Abrir la residencia de Darcy en Londres implicaba un trajín considerable para la vida doméstica, y cuando los viajes a la capital eran breves y tenían por motivo ir de compras o asistir a alguna obra de teatro o exposición, o las visitas de Darcy a su abogado o a su sastre, se instalaban en casa de los Hurst siempre que la señorita Bingley los acompañaba. La señora Hurst prefería tener invitados, fueran los que fuesen, a no tenerlos, y mostraba ufana su esplendorosa mansión y su gran número de carruajes y criados, mientras la señorita Bingley enumeraba hábilmente los nombres de sus amigos más distinguidos y transmitía los chismes del momento sobre los escándalos que afectaban a las mejores casas. Elizabeth se entregaba a la diversión que le causaban las pretensiones y necedades de sus vecinos, siempre y cuando no le exigieran mostrarse comprensiva ante ellas, mientras que Darcy creía que, si en aras de la concordia familiar debía encontrarse con personas con las que tenía poco en común, era preferible que se hiciera a expensas de ellas y no de las propias. Pero en aquella ocasión no había llegado ninguna invitación de los Hurst ni de la señorita Bingley. Existen algunos hechos, cierta clase de notoriedad, de los que es preferible mantenerse a distancia prudencial, y ellos no esperaban ver ni a los Hurst ni a la señorita Bingley durante el juicio. Sin embargo, la cordial invitación de los Gardiner sí se había producido de inmediato. Allí, en aquella residencia cómoda, exenta de pretensiones, hallarían la tranquilidad y la confianza que proporcionaba el trato familiar, se reencontrarían con unas voces sosegadas que nada exigían, que no pedían explicaciones, y con una paz que los prepararía para la vorágine de los acontecimientos que les aguardaba.
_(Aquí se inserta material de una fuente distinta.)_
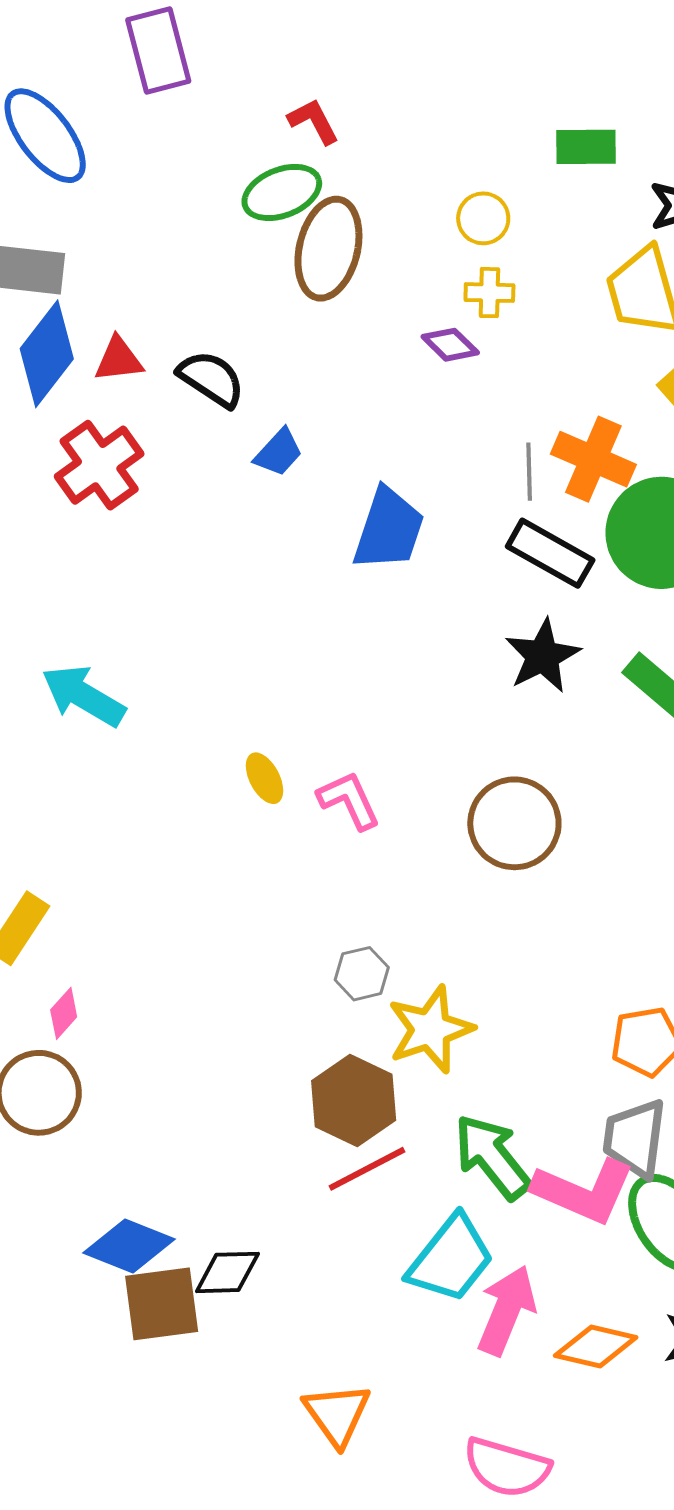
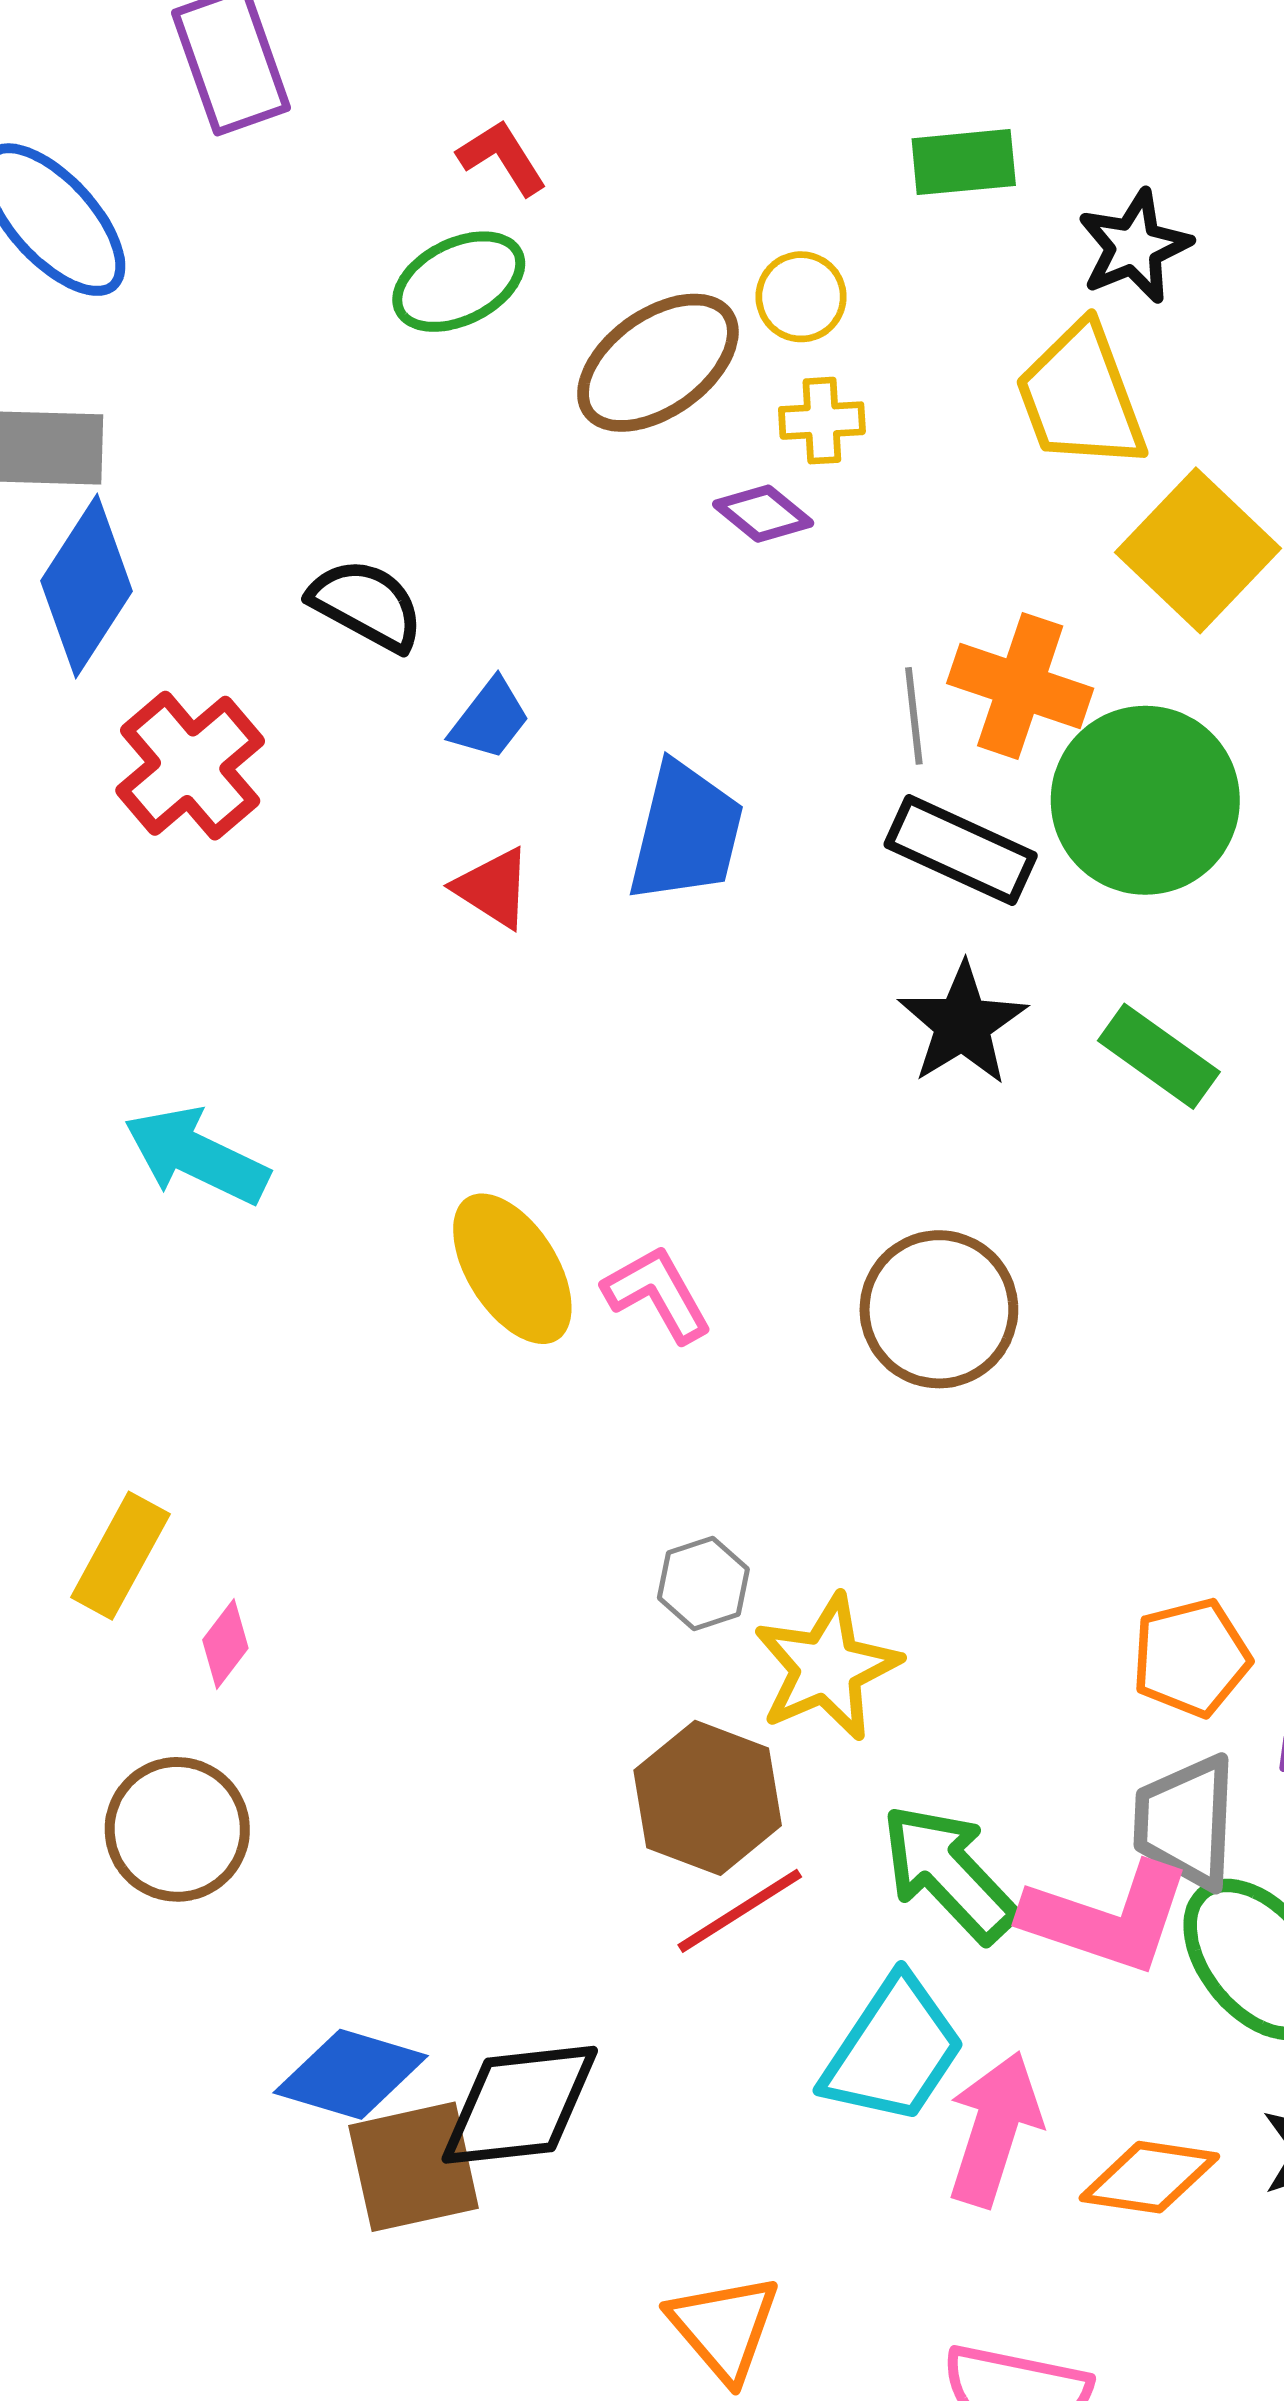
brown ellipse: (328, 249) -> (658, 363), moved, turned 46
red triangle: (119, 360) -> (493, 888), moved, turned 44
yellow ellipse: (265, 778) -> (512, 1269), size x1.8
pink diamond: (64, 1013) -> (225, 1644), moved
black diamond: (227, 1272) -> (520, 2105), size x1.5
Pero al llegar al centro de Londres, cuando los árboles y la inmensa extensión de Hyde Park quedaron atrás, Darcy sintió que penetraba en un mundo desconocido, que respiraba un aire enrarecido y amargo, rodeado por una población numerosa y amenazadora. Nunca hasta ese momento se había sentido tan forastero en la ciudad. Costaba creer que el país estuviera en guerra: todos parecían ir con prisas, se diría que caminaban enfrascados en sus propias preocupaciones, aunque de vez en cuando captaba miradas de envidia o admiración dirigidas al carruaje de los Darcy. Ni él ni Elizabeth se sentían con ánimo de comentar nada a su paso por las calles más anchas y más conocidas, por donde el cochero conducía con gran cuidado entre los lujosos y resplandecientes escaparates, iluminados por linternas, ni cuando se cruzaban con los cabriolés, los carros, los furgones y los coches privados que, al ser tantos, hacían casi impracticables las calles. A pesar de todo, finalmente doblaron la esquina de Gracechurch Street, y todavía no se habían detenido junto a la puerta de la casa cuando ésta se abrió y los Gardiner aparecieron para darles la bienvenida e indicar al cochero que se dirigiera a los establos de la parte trasera. Instantes después, una vez que el equipaje fue bajado del vehículo, Elizabeth y Darcy entraron en el hogar que, hasta el final del juicio, constituiría su refugio de paz y seguridad.